§ Work instructions
Could you transcribe every record below exactly, leaving out any pictures?
*** Opening of Dataset records ***
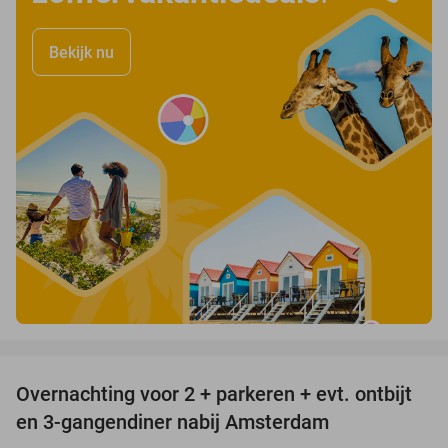
Bekijk nu
favorite_border
Overnachting voor 2 + parkeren + evt. ontbijt
51%
en 3-gangendiner nabij Amsterdam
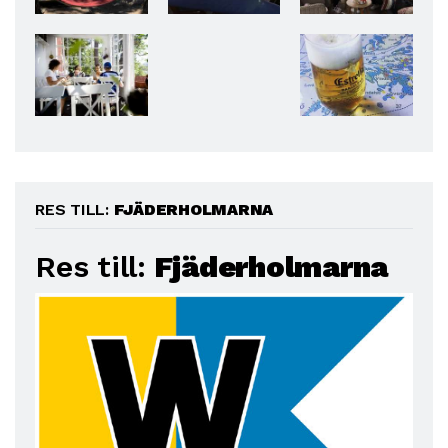
RES TILL:
FJÄDERHOLMARNA
Res till:
Fjäderholmarna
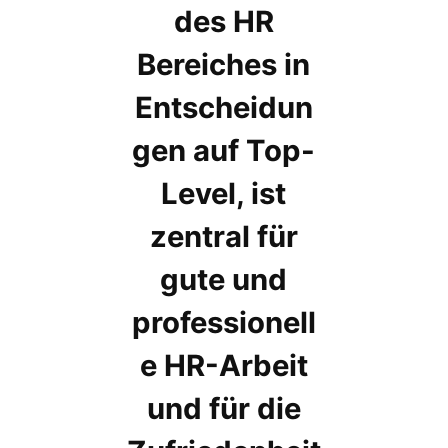
des HR
Bereiches in
Entscheidun
gen auf Top-
Level, ist
zentral für
gute und
professionell
e HR-Arbeit
und für die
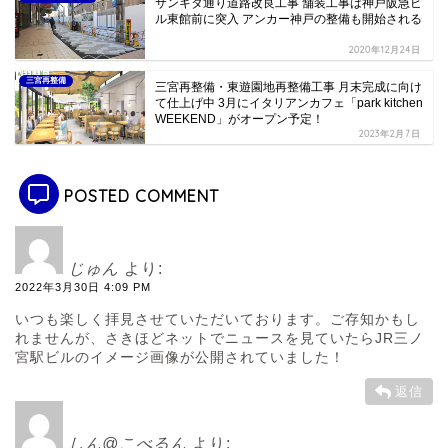
サンキタ通り道路改良工事 舗装工事は神戸阪急ビ
ル東館前に突入 アンカー神戸の整備も開始される
2020年12月24日
三宮再整備
三宮再整備・東遊園地再整備工事 月末完成に向け
て仕上げ中 3月にイタリアンカフェ「park kitchen
WEEKEND」がオープン予定！
2023年2月7日
POSTED COMMENT
じゅん
より:
2022年3月30日 4:09 PM
いつも楽しく拝見させていただいております。ご存知かもし
れませんが、さきほどネットでニュースを見ていたらJR三ノ
宮駅ビルのイメージ画像が公開されていました！
返信
しん@こべるん
より:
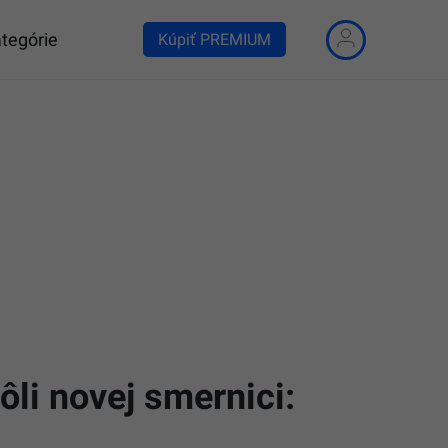
tegórie
Kúpiť PREMIUM
li novej smernici:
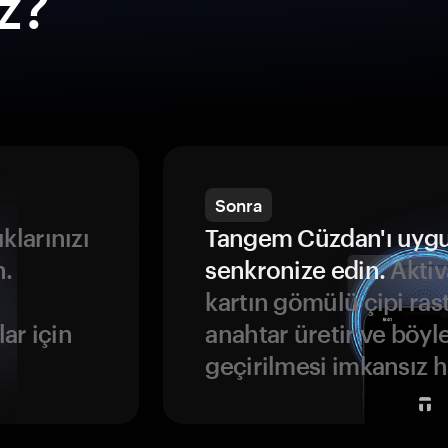
ız?
Sonra
ıklarınızı
Tangem Cüzdan'ı uyg
n.
senkronize edin.
Aktiv
kartın gömülü çipi rast
ar için
anahtar üretir ve böyl
geçirilmesi imkansız ha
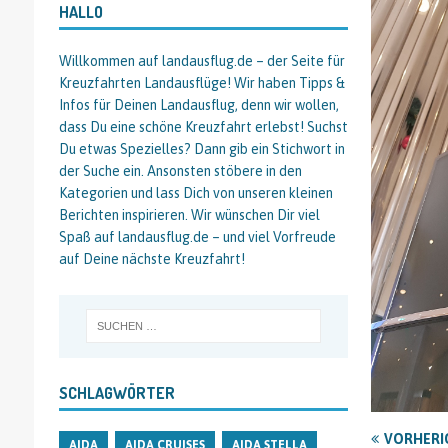
HALLO
Willkommen auf landausflug.de – der Seite für
Kreuzfahrten Landausflüge! Wir haben Tipps &
Infos für Deinen Landausflug, denn wir wollen,
dass Du eine schöne Kreuzfahrt erlebst! Suchst
Du etwas Spezielles? Dann gib ein Stichwort in
der Suche ein. Ansonsten stöbere in den
Kategorien und lass Dich von unseren kleinen
Berichten inspirieren. Wir wünschen Dir viel
Spaß auf landausflug.de – und viel Vorfreude
auf Deine nächste Kreuzfahrt!
SCHLAGWÖRTER
VORHERI
AIDA
AIDA CRUISES
AIDA STELLA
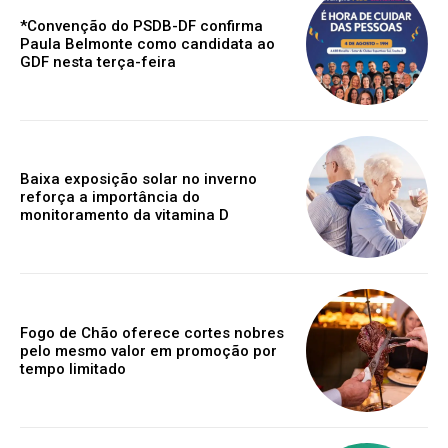
*Convenção do PSDB-DF confirma
Paula Belmonte como candidata ao
GDF nesta terça-feira
Baixa exposição solar no inverno
reforça a importância do
monitoramento da vitamina D
Fogo de Chão oferece cortes nobres
pelo mesmo valor em promoção por
tempo limitado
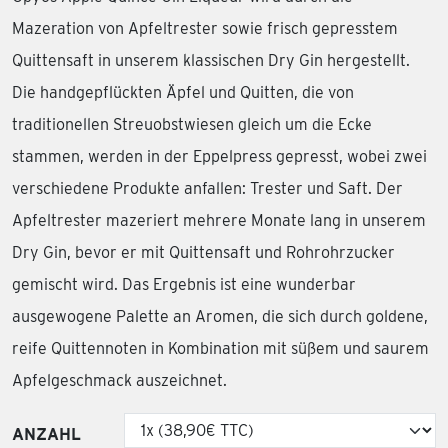
Mazeration von Apfeltrester sowie frisch gepresstem
Quittensaft in unserem klassischen Dry Gin hergestellt.
Die handgepflückten Äpfel und Quitten, die von
traditionellen Streuobstwiesen gleich um die Ecke
stammen, werden in der Eppelpress gepresst, wobei zwei
verschiedene Produkte anfallen: Trester und Saft. Der
Apfeltrester mazeriert mehrere Monate lang in unserem
Dry Gin, bevor er mit Quittensaft und Rohrohrzucker
gemischt wird. Das Ergebnis ist eine wunderbar
ausgewogene Palette an Aromen, die sich durch goldene,
reife Quittennoten in Kombination mit süßem und saurem
Apfelgeschmack auszeichnet.
ANZAHL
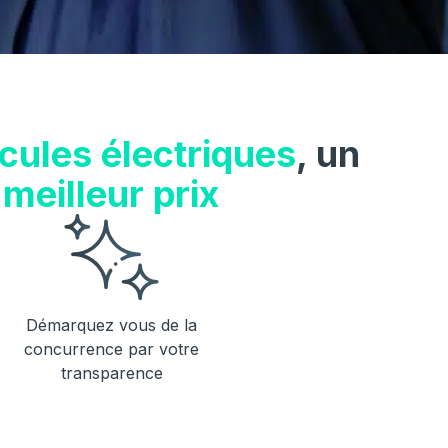
cules électriques
, un
meilleur prix
Démarquez vous de la
concurrence par votre
transparence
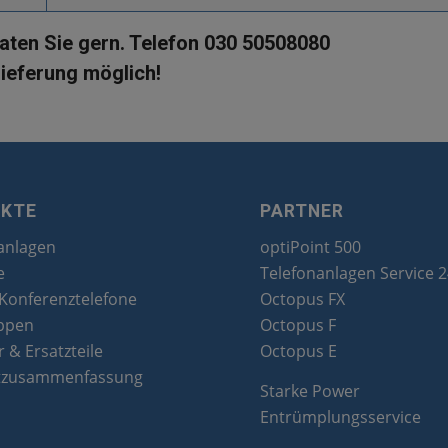
raten Sie gern. Telefon 030 50508080
ieferung möglich!
UKTE
PARTNER
anlagen
optiPoint 500
e
Telefonanlagen Service 
 Konferenztelefone
Octopus FX
ppen
Octopus F
 & Ersatzteile
Octopus E
tzusammenfassung
Starke Power
Entrümplungsservice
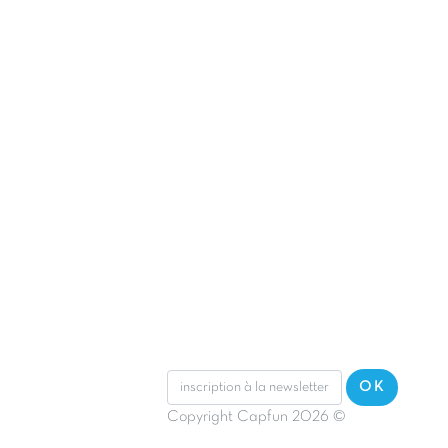
OK
Copyright Capfun 2026 ©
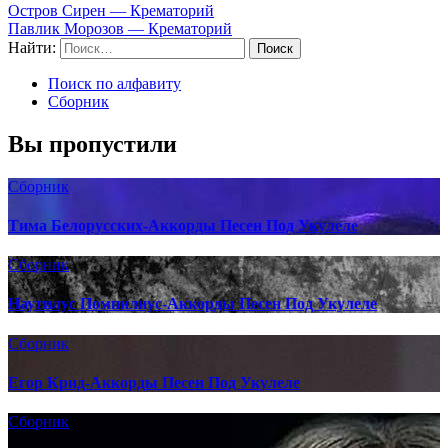
Остров Сирен — Крематорий
Павлик Морозов — Крематорий
Найти:
Поиск по алфавиту
Сборник
Вы пропустили
Сборник
Тима Белорусских-Аккорды Песен Под Укулеле
Сборник
Наутилус Помпилиус-Аккорды Песен Под Укулеле
Сборник
Егор Крид-Аккорды Песен Под Укулеле
Сборник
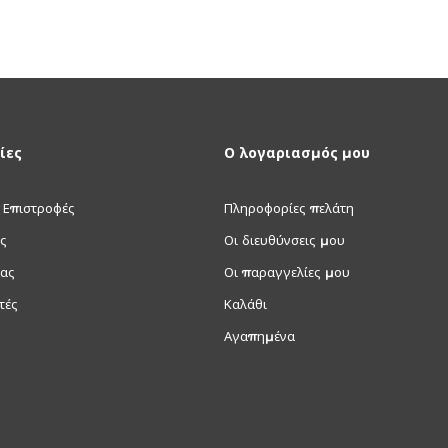
ίες
Ο λογαριασμός μου
 Επιστροφές
Πληροφορίες πελάτη
ς
Οι διευθύνσεις μου
μας
Οι παραγγελίες μου
τές
Καλάθι
Αγαπημένα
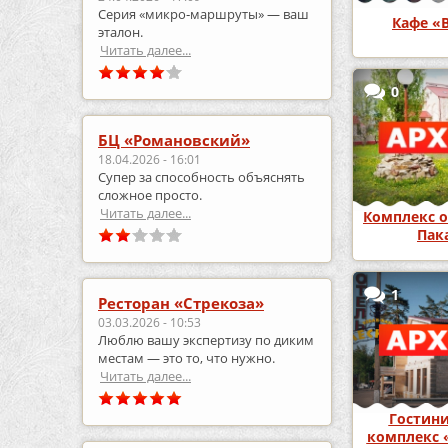
Серия «микро‑маршруты» — ваш
Кафе «
эталон.
Читать далее...
0
БЦ «Романовский»
18.04.2026 - 16:01
Супер за способность объяснять
сложное просто.
Читать далее...
Комплекс о
Пак
1
Ресторан «Стрекоза»
03.03.2026 - 10:53
Люблю вашу экспертизу по диким
местам — это то, что нужно.
Читать далее...
Гостин
комплекс 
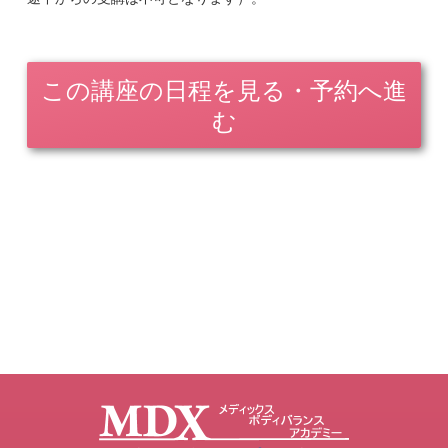
この講座の日程を見る・予約へ進
む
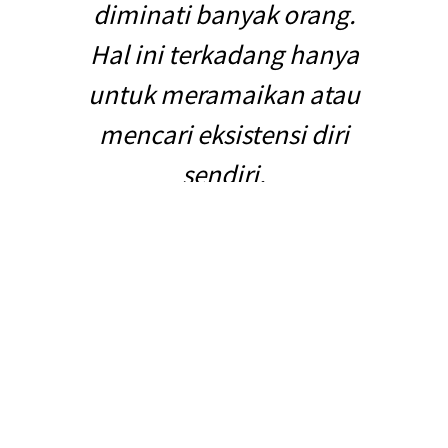
diminati banyak orang.
Hal ini terkadang hanya
untuk meramaikan atau
mencari eksistensi diri
sendiri.
Demi untuk mengikuti tren masa kini, seringnya
membuat kita lupa untuk memenuhi keinginan
tersebut membutuhkan dana yang tidak sedikit dan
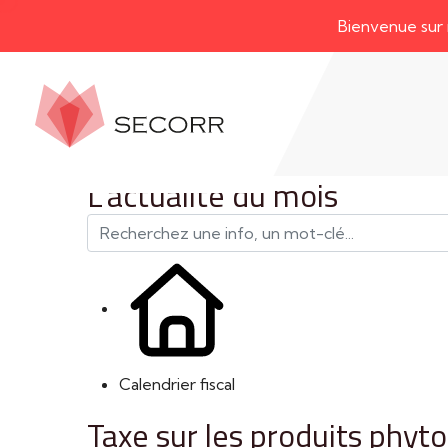
Bienvenue sur notre 
L'actualité du mois
Calendrier fiscal
Taxe sur les produits phy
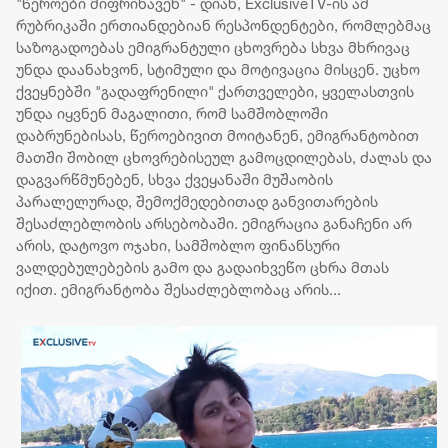
"წეროები მიფრინავენ" - დიახ, ExclusiveTV-ის ამ
რწმუნე
რუბრიკაში ერთიანდებიან რესპონდენტები, რომლებმაც
ზაალ გ
საზოგადოებას ემიგრანტული ცხოვრება სხვა მხრივაც
გარდაც
უნდა დაანახვონ, სტიმული და მოტივაცია მისცენ. უცხო
გამო. ი
ქვეყნებში "გადაფრენილი" ქართველები, ყველასთვის
განმავ
უნდა იყვნენ მაგალითი, რომ სამშობლოში
ერთგულ
ემსახუ
დაბრუნებისას, წეროებივით მოიტანენ, ემიგრანტობით
სახელმ
მათში შობილ ცხოვრებისეულ გამოცდილებას, ძალას და
დაგვარწმუნებენ, სხვა ქვეყანაში მუშაობის
პარალელურად, შემოქმედებითად განვითარების
შესაძლებლობის არსებობაში. ემიგრაცია განაჩენი არ
არის, დატოვო ოჯახი, სამშობლო ფინანსური
ვალდებულებების გამო და გადაიხვეწო ცხრა მთას
იქით. ემიგრანტობა შესაძლებლობაც არის...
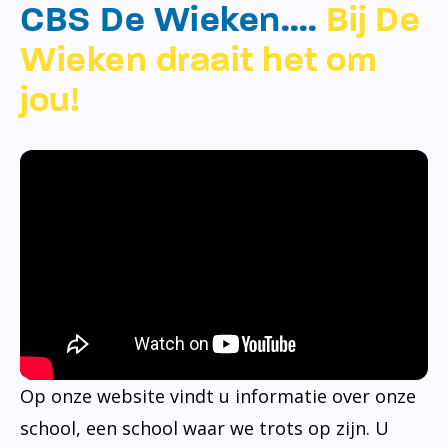
CBS De Wieken….
Bij De
Wieken draait het om
jou!
Op onze website vindt u informatie over onze
school, een school waar we trots op zijn. U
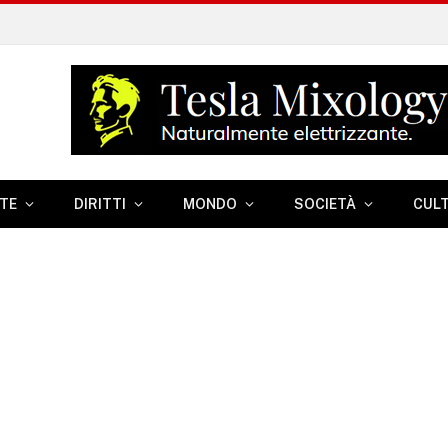
TE
DIRITTI
MONDO
SOCIETÀ
CUL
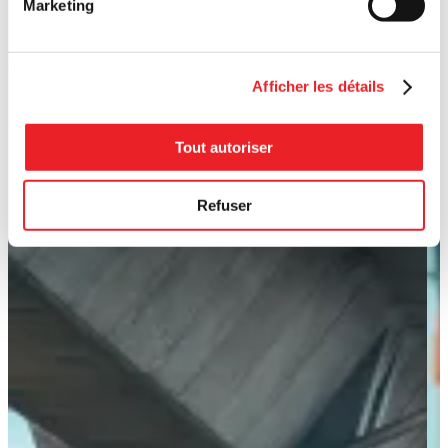
Marketing
Afficher les détails
Tout autoriser
Refuser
*** Close of Dataset records ***
§ Solution for this task
Bekijk nu
favorite_border
Overnachting voor 2 + parkeren + evt. ontbijt
51%
en 3-gangendiner nabij Amsterdam
RES TILL:
FJÄDERHOLMARNA
Res till:
Fjäderholmarna
des HR
Bereiches in
Entscheidun
gen auf Top-
Level, ist
zentral für
gute und
professionell
e HR-Arbeit
und für die
サンキタ通り道路改良工事 舗装工事は神戸阪急ビ
ル東館前に突入 アンカー神戸の整備も開始される
2020年12月24日
三宮再整備
三宮再整備・東遊園地再整備工事 月末完成に向け
て仕上げ中 3月にイタリアンカフェ「park kitchen
WEEKEND」がオープン予定！
2023年2月7日
POSTED COMMENT
じゅん
より:
2022年3月30日 4:09 PM
いつも楽しく拝見させていただいております。ご存知かもし
れませんが、さきほどネットでニュースを見ていたらJR三ノ
宮駅ビルのイメージ画像が公開されていました！
返信
しん@こべるん
より:
tegórie
Kúpiť PREMIUM
li novej smernici:
ız?
Sonra
ıklarınızı
Tangem Cüzdan'ı uyg
n.
senkronize edin.
Aktiv
kartın gömülü çipi rast
ar için
anahtar üretir ve böyl
geçirilmesi imkansız ha
HALLO
Willkommen auf landausflug.de – der Seite für
Kreuzfahrten Landausflüge! Wir haben Tipps &
Infos für Deinen Landausflug, denn wir wollen,
dass Du eine schöne Kreuzfahrt erlebst! Suchst
Du etwas Spezielles? Dann gib ein Stichwort in
der Suche ein. Ansonsten stöbere in den
Kategorien und lass Dich von unseren kleinen
Berichten inspirieren. Wir wünschen Dir viel
Spaß auf landausflug.de – und viel Vorfreude
auf Deine nächste Kreuzfahrt!
SCHLAGWÖRTER
VORHERI
AIDA
AIDA CRUISES
AIDA STELLA
*Convenção do PSDB-DF confirma
Paula Belmonte como candidata ao
GDF nesta terça-feira
Baixa exposição solar no inverno
reforça a importância do
monitoramento da vitamina D
Fogo de Chão oferece cortes nobres
pelo mesmo valor em promoção por
tempo limitado
Mazeration von Apfeltrester sowie frisch gepresstem
Quittensaft in unserem klassischen Dry Gin hergestellt.
Die handgepflückten Äpfel und Quitten, die von
traditionellen Streuobstwiesen gleich um die Ecke
stammen, werden in der Eppelpress gepresst, wobei zwei
verschiedene Produkte anfallen: Trester und Saft. Der
Apfeltrester mazeriert mehrere Monate lang in unserem
Dry Gin, bevor er mit Quittensaft und Rohrohrzucker
gemischt wird. Das Ergebnis ist eine wunderbar
ausgewogene Palette an Aromen, die sich durch goldene,
reife Quittennoten in Kombination mit süßem und saurem
Apfelgeschmack auszeichnet.
ANZAHL
cules électriques
, un
meilleur prix
Démarquez vous de la
concurrence par votre
transparence
raten Sie gern. Telefon 030 50508080
ieferung möglich!
UKTE
PARTNER
anlagen
optiPoint 500
e
Telefonanlagen Service 
 Konferenztelefone
Octopus FX
ppen
Octopus F
 & Ersatzteile
Octopus E
tzusammenfassung
Starke Power
Entrümplungsservice
OK
Copyright Capfun 2026 ©
Остров Сирен — Крематорий
Павлик Морозов — Крематорий
Найти:
Поиск по алфавиту
Сборник
Вы пропустили
Сборник
Тима Белорусских-Аккорды Песен Под Укулеле
Сборник
Наутилус Помпилиус-Аккорды Песен Под Укулеле
Сборник
Егор Крид-Аккорды Песен Под Укулеле
Сборник
ίες
Ο λογαριασμός μου
 Επιστροφές
Πληροφορίες πελάτη
ς
Οι διευθύνσεις μου
μας
Οι παραγγελίες μου
τές
Καλάθι
Αγαπημένα
Серия «микро‑маршруты» — ваш
Кафе «
эталон.
Читать далее...
0
БЦ «Романовский»
18.04.2026 - 16:01
Супер за способность объяснять
сложное просто.
Читать далее...
Комплекс о
Пак
1
Ресторан «Стрекоза»
03.03.2026 - 10:53
Люблю вашу экспертизу по диким
местам — это то, что нужно.
Читать далее...
Гостин
комплекс 
この講座の日程を見る・予約へ進
む
diminati banyak orang.
Hal ini terkadang hanya
untuk meramaikan atau
mencari eksistensi diri
sendiri.
Demi untuk mengikuti tren masa kini, seringnya
membuat kita lupa untuk memenuhi keinginan
tersebut membutuhkan dana yang tidak sedikit dan
Bienvenue sur notre 
L'actualité du mois
Calendrier fiscal
Taxe sur les produits phy
"წეროები მიფრინავენ" - დიახ, ExclusiveTV-ის ამ
რწმუნე
რუბრიკაში ერთიანდებიან რესპონდენტები, რომლებმაც
ზაალ გ
საზოგადოებას ემიგრანტული ცხოვრება სხვა მხრივაც
გარდაც
უნდა დაანახვონ, სტიმული და მოტივაცია მისცენ. უცხო
გამო. ი
ქვეყნებში "გადაფრენილი" ქართველები, ყველასთვის
განმავ
უნდა იყვნენ მაგალითი, რომ სამშობლოში
ერთგულ
ემსახუ
დაბრუნებისას, წეროებივით მოიტანენ, ემიგრანტობით
სახელმ
მათში შობილ ცხოვრებისეულ გამოცდილებას, ძალას და
დაგვარწმუნებენ, სხვა ქვეყანაში მუშაობის
პარალელურად, შემოქმედებითად განვითარების
შესაძლებლობის არსებობაში. ემიგრაცია განაჩენი არ
არის, დატოვო ოჯახი, სამშობლო ფინანსური
ვალდებულებების გამო და გადაიხვეწო ცხრა მთას
იქით. ემიგრანტობა შესაძლებლობაც არის...
CBS De Wieken….
Bij De
Wieken draait het om
jou!
Op onze website vindt u informatie over onze
school, een school waar we trots op zijn. U
TE
DIRITTI
MONDO
SOCIETÀ
CUL
Marketing
Afficher les détails
Tout autoriser
Refuser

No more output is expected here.